The human's job changes#

When the model becomes the hands, the person becomes something closer to a lead than a typist. The skill that matters is no longer phrasing the perfect prompt; it's specifying outcomes clearly, setting the right boundaries, and reviewing work efficiently. You spend less time producing the first draft and more time deciding whether the draft is right — and being accountable for it either way.
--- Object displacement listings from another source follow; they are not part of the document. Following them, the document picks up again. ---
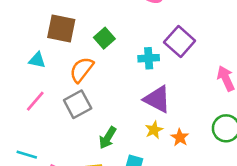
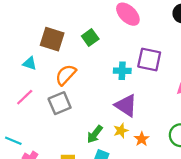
green square: (104, 38) -> (90, 37), moved
purple square: (180, 42) -> (149, 59), turned -35
green arrow: (108, 138) -> (95, 134), moved

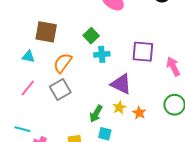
green square: (90, 37) -> (91, 36), moved
purple square: (149, 59) -> (143, 52), moved
cyan cross: (122, 71) -> (102, 54), moved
This is genuinely uncomfortable, because reviewing is less satisfying than making, and because it's easy to rubber-stamp work that looks finished. The healthiest teams are treating agents the way they'd treat a fast, eager, slightly unreliable junior: give it real work, keep a tight feedback loop, and never ship what you didn't actually check.

Where this is heading#

If single-turn chat was AI as a tool, and the agent loop is AI as a worker, the next step is plainly visible: not one agent, but many — handing work to each other, running alongside the people who own the outcome, each with its own scope and permissions. Once a model can act, the natural question stops being "what can it say to me?" and becomes "how do we all work together?"

That's a harder question than it sounds, and it's mostly not a model problem. It's a coordination problem: who can see what, who's allowed to do what, how work gets handed off, and how a human stays in the loop without becoming the bottleneck. The last two years were about teaching models to act. The next few will be about the systems we build around them once acting is a given — and that's the part worth paying attention to.